Akal merupakan makhluk ciptaan Allah subhanahu wata’ala sedangkan wahyu adalah Kalam Rabb semesta alam, yang tidak dapat tersentuh oleh tangan batil, baik dari depan mau pun dari belakang.

Di antara kebenaran yang sudah diterima apa adanya (aksiomatik) dan tidak diperdebatkan lagi di kalangan ulama as-Salaf ash-Shalih adalah selarasnya antara akal dan naql (nash). Pertentangan antara akal dan nash hanya terjadi dan dibuat oleh orang-orang yang memiliki akal yang sakit, yang dilanda oleh hawa nafsu dan dipermain kan oleh berbagai bid’ah.!
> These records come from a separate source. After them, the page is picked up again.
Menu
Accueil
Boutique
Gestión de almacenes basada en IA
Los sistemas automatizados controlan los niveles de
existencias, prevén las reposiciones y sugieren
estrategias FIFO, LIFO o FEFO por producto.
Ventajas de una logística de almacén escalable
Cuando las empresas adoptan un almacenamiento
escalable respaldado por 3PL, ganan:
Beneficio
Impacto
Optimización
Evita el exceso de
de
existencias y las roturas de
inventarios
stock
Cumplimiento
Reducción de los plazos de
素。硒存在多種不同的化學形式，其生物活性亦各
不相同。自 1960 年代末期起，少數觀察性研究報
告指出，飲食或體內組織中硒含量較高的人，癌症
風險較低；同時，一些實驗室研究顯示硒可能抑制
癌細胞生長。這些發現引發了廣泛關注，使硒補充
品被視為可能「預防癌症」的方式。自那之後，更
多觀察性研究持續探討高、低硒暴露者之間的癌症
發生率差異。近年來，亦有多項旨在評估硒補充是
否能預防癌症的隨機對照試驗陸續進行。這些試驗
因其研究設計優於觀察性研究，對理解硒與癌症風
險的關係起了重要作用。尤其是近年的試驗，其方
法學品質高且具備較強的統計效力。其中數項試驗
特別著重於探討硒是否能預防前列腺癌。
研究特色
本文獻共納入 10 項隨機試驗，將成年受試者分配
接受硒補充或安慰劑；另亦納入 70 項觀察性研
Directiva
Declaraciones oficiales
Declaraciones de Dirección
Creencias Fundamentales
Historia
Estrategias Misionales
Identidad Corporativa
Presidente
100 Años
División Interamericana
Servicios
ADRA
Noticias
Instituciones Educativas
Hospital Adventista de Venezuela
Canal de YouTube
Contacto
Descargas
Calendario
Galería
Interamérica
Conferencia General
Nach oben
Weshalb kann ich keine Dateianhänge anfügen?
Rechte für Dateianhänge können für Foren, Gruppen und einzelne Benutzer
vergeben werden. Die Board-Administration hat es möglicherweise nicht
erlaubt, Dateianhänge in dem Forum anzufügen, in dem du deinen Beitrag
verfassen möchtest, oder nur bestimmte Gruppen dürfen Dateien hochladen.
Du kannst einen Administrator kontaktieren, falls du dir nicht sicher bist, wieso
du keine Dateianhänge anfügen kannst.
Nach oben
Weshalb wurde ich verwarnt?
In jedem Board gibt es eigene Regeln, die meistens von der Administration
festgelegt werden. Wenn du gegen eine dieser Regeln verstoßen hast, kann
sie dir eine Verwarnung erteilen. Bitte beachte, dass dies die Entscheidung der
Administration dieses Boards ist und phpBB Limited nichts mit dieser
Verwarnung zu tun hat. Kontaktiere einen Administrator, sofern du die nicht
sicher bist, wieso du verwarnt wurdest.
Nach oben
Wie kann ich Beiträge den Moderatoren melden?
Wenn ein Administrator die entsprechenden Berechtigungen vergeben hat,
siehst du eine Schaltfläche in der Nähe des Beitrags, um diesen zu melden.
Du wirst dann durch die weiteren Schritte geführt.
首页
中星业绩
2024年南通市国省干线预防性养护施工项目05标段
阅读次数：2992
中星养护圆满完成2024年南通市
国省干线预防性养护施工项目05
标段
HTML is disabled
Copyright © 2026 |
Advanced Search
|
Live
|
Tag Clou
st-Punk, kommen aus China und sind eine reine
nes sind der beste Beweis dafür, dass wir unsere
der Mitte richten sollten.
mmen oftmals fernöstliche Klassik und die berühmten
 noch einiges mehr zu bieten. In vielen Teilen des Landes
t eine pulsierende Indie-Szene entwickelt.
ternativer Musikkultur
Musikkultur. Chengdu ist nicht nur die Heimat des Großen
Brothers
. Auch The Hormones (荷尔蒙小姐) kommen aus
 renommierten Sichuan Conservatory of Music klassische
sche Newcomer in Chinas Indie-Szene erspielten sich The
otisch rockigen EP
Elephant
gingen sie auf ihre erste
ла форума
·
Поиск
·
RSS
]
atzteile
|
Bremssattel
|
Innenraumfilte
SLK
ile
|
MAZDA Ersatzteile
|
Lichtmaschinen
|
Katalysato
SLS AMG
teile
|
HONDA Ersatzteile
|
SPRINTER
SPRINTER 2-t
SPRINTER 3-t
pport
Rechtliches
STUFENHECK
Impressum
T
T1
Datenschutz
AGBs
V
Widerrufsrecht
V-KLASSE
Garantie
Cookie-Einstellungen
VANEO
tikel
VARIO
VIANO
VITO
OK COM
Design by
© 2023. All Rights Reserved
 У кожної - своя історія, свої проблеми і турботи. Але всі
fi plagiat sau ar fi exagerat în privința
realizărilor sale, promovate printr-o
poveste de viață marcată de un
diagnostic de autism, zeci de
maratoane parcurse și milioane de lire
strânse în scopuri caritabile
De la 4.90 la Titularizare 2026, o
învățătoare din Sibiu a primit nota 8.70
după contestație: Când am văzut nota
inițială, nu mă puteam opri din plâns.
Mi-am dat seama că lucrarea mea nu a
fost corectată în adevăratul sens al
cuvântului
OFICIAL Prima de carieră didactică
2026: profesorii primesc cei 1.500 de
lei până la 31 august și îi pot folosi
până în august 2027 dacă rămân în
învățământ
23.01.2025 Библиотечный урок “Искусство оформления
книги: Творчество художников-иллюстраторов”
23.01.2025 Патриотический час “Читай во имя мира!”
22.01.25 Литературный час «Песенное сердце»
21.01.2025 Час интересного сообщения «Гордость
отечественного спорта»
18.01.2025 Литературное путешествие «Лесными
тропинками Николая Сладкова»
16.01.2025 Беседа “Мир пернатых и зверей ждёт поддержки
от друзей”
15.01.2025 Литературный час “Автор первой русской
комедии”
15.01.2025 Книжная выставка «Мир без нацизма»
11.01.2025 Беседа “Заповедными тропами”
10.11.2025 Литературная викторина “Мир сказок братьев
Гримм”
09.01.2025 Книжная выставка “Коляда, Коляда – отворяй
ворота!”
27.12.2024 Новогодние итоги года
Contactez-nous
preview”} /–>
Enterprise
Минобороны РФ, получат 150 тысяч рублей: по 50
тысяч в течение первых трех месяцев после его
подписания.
Sebagian orang ada yang menghina kan akal lantaran dia memang tidak berakal. Akal adalah tempat bergantungnya taklif (pembebanan syari’at). Akal adalah permata berharga yang dengannya Allah subhanahu wata’alaƒnmembedakan manusia dengan seluruh makhluk lainnya. Beberapa ayat dalam Kitabullah mengarahkan perhatian para hamba agar memberdayakan akal dalam hal yang memang menjadi tabiat asalnya. Allah subhanahu wata’ala berfirman, artinya, “Tidakkah kamu berfikir.” (QS.al-Baqarah:44). Kalimat seperti ini disinggung dalam al-Qur’an sebanyak 13 kali, seperti firman-Nya, artinya, “Apakah kamu tidak memperhatikan” (QS.al-Qashash:72), “Maka apakah mereka tidak memperhatikan al-Qur’an,”(QS.an-Nisa’:82) dan seterusnya.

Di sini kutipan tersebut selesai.